Hacker News new | ask | show | jobs
by maartenh 1291 days ago
Hm, using Apache APISIX for DDoS protection on a single node? That won't really stop a real DDoS. Not much you can do on a single server, if a botnet is saturating the network links to your server(s), without help from your infra provider.

This setup can be used to prevent the backends from being overloaded, which one can probably already do from a single host, and depending on the speed/amount of work by the backends done, not a lot of bandwidth is required to overload most systems that have a limited amount of request processing capacity.
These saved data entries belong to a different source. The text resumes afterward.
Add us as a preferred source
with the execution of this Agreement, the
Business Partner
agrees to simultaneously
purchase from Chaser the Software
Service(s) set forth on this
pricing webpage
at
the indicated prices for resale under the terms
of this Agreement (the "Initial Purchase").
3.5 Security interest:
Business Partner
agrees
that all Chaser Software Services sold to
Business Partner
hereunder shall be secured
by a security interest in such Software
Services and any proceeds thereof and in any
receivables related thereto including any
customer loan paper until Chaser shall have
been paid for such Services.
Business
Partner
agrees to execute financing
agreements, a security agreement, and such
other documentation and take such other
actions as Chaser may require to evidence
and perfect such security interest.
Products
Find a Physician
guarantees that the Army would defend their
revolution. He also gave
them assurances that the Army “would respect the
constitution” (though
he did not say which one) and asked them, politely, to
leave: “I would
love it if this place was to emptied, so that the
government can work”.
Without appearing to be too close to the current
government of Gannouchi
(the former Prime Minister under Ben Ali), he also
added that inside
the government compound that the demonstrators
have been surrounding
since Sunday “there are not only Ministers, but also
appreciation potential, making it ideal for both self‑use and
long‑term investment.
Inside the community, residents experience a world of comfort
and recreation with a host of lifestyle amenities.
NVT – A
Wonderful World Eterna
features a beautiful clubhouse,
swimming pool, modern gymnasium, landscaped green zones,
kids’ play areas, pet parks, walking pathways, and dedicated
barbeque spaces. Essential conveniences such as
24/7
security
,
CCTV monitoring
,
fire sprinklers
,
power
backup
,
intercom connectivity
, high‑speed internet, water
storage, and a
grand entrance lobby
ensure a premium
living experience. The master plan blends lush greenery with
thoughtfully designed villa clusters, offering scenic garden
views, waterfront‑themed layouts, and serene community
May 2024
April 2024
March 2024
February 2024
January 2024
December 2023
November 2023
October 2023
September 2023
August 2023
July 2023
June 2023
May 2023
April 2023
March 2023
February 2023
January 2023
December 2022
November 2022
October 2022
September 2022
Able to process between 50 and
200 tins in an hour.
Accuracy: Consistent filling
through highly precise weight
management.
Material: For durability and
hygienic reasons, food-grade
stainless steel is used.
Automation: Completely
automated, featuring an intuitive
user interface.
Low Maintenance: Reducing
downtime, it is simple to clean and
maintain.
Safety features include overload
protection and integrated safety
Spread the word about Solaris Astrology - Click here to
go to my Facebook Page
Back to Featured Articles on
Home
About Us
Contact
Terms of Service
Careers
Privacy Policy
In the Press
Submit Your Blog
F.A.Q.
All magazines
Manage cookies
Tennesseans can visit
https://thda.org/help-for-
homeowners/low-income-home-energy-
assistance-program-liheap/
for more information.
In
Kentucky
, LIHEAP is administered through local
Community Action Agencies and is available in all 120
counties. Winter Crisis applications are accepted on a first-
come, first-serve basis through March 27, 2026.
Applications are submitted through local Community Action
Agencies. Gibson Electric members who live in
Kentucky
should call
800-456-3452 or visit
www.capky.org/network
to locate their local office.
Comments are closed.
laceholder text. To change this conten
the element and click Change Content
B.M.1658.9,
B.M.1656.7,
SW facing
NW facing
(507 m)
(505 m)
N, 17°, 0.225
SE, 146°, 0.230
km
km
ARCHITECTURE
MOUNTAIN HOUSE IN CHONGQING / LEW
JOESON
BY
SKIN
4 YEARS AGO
I would argue that this is load management/shedding though, and not DDoS protection.

1 comments

Hasn't DDoS protection always been a small misnomer?

You can't really protect against it, you can only have enough bandwidth to handle everything.

The root of the issue has always been the definition of DDoS.

Network engineers define it as one thing: a massive amount of abnormal traffic generated by a large number of sources (distributed) that you need adequate bandwidth to soak up without impacting normal traffic.

Software engineers define it as another thing: unwanted traffic that causes resource exhaustion and should be blocked. They're almost always thinking of DoS but refer to it as DDoS.

That's why when TFA talks about DDoS, the example immediately attached to it is rate limiting at what to me (network engineering background) seems like an absurdly low limit (1 request every 5 seconds).

“Mitigation” would probably be a better name (and sounds fancier, but maybe not as definitive).